Edited by
Professor Carine Van Lint, MD, PhD, University of Brussels (ULB), Belgium
Retroviruses are enveloped viruses with a capsid containing two copies of the viral genomic positive sense single-stranded RNA. Retroviruses are responsible for a broad range of diseases in animals and humans, the most common of which is the development of cancers.
Endogenous retroviruses are genomic sequences that originate from ancestral germ line infections by exogenous retroviruses and that have been captured by the host during the course of evolution. Although most endogenous retroviruses are defective and transcriptionally silenced, some are still able to generate retroviral-like particles and proteins.

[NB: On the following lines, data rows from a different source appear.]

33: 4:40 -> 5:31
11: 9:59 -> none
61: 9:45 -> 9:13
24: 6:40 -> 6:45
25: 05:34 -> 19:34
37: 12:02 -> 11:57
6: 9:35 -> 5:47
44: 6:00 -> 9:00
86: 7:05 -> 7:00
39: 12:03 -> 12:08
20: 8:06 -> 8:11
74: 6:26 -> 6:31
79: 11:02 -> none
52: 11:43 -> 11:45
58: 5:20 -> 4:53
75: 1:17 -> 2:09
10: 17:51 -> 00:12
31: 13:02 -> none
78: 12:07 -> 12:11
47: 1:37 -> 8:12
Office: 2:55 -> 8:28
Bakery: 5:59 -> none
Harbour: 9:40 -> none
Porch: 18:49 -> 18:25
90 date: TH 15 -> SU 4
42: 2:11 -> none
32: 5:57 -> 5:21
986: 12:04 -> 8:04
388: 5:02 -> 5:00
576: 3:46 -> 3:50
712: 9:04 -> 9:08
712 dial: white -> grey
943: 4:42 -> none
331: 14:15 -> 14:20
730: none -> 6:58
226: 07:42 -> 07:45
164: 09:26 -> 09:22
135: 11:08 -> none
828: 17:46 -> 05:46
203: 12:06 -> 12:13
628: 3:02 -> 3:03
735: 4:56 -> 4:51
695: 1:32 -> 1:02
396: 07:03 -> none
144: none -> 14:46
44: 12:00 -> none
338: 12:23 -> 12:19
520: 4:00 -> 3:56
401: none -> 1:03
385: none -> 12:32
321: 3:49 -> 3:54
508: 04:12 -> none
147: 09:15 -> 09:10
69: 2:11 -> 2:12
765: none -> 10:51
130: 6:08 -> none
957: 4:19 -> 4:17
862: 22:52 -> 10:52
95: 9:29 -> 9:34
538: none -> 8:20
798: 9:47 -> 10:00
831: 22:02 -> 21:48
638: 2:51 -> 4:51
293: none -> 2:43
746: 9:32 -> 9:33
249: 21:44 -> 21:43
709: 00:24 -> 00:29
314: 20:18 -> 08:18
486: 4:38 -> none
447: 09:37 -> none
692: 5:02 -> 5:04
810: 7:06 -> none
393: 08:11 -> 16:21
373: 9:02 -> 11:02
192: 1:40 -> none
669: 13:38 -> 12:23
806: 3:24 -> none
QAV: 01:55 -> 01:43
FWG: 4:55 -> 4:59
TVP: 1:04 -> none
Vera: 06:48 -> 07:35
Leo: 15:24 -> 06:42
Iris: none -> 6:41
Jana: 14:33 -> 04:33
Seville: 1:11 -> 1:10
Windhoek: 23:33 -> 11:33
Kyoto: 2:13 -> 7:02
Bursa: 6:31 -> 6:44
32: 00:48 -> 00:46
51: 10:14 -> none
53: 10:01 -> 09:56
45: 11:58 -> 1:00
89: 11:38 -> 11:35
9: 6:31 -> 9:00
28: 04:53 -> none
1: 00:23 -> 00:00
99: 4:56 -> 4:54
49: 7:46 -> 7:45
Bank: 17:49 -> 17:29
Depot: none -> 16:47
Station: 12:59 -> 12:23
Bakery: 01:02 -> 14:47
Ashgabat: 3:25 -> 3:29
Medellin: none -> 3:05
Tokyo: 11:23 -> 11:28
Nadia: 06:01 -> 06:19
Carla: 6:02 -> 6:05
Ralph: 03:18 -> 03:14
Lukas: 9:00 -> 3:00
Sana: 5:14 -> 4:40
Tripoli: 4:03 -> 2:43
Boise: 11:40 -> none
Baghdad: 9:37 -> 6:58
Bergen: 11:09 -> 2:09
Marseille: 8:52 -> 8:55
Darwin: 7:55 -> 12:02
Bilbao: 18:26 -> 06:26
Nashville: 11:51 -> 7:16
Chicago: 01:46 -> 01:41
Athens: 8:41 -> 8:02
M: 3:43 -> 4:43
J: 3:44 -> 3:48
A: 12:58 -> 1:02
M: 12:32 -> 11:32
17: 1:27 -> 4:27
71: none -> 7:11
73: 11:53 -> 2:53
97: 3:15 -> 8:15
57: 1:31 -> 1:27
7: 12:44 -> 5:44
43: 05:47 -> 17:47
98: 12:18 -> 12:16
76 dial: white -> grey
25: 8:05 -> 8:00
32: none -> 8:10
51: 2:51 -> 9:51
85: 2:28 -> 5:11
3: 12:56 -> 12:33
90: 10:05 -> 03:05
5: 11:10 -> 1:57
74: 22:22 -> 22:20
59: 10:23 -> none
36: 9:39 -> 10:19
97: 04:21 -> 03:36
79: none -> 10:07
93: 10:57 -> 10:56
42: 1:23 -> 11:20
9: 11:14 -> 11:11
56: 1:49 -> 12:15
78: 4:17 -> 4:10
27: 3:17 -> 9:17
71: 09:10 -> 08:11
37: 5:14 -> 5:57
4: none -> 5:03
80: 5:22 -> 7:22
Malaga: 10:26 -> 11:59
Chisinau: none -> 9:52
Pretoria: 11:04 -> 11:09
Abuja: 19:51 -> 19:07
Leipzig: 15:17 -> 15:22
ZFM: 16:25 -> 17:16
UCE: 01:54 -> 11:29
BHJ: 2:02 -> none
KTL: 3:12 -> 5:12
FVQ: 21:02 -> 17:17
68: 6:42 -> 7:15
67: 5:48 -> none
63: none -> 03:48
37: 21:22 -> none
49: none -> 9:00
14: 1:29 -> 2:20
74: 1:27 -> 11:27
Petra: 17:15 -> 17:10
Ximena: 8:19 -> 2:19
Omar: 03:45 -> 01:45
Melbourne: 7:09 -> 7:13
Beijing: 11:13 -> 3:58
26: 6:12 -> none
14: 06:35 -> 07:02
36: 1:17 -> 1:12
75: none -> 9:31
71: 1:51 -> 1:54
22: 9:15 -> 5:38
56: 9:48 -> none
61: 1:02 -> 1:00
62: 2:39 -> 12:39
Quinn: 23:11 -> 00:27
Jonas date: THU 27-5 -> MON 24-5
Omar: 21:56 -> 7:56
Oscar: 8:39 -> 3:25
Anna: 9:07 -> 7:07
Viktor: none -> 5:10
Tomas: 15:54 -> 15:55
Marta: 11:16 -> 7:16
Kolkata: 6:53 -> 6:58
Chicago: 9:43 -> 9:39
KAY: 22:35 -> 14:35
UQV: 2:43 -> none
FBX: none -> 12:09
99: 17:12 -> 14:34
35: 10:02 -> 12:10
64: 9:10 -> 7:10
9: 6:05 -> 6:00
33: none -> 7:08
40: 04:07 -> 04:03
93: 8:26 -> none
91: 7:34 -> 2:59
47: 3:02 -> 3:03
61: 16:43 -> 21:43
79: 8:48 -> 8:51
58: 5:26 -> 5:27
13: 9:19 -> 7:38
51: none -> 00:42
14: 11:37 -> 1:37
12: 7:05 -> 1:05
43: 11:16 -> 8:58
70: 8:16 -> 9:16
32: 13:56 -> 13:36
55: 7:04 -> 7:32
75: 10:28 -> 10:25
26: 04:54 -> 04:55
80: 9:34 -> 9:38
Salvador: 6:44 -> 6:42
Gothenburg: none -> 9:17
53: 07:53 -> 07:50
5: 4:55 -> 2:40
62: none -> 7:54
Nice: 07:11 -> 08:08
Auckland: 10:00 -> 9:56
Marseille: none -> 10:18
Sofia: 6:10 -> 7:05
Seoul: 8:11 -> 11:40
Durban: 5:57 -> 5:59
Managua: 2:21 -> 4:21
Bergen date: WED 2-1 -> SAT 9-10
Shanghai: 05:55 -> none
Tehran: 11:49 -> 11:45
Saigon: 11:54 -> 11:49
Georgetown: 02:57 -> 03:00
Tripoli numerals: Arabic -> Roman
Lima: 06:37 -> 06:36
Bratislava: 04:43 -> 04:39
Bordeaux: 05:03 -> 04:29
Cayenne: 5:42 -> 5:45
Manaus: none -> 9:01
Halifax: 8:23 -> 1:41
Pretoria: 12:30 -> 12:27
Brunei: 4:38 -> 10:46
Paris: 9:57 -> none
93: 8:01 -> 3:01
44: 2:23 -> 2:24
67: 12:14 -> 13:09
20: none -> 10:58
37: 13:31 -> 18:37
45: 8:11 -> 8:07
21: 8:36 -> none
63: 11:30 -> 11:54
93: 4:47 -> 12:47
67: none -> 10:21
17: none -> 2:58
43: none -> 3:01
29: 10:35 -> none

During infection by exogenous retroviruses, viral particles bind specifically to their target cells, the viral capsid crosses the plasma membrane. The viral RNA genome is retro-transcribed in double-stranded DNA which migrates to the nucleus where it becomes integrated into the cellular genome and packaged into chromatin as all cellular genes are. Retroviruses persist as long as the cell lives providing a mechanism for lifelong infection in the host. The viral long terminal repeats (LTRs), flanking the provirus, allow the synthesis of the viral genomic RNA by the cellular RNA polymerase II. Viral transcription comprises several steps (initiation, pausing, elongation, polyadenylation) and is preceded by multiple events (locus decondensation, nucleosomes remodeling, histones and DNA modifications). In addition to the RNA polymerase II and general transcription factors, negative and positive specific transcription factors are also involved in retroviral silencing and activation.
Infection by retroviruses is characterized by viral latency in infected cells and represents a major barrier to virus eradication. These features are thought to be due to the transcriptional repression of viral expression in vivo, but the molecular mechanisms involved in such repression are not fully elucidated. A better understanding of these mechanisms is critical to identify factors that could be utilized as targets for novel antiviral therapies.
This thematic series published in Retrovirology contain a collection of reviews describing the diversity and heterogeneity of the molecular mechanisms regulating transcription of different retroviruses, thereby revealing the virus-host interactions.
Articles will undergo the standard peer-review process of Retrovirology and are subject to all of the journal’s standard policies. Articles will be added to the Collection as they are published.
The Guest Editor has no competing interests with the submissions which they handle through the peer review process. The peer review of any submissions for which the Guest Editors have competing interests is handled by another Editorial Board Member who has no competing interests.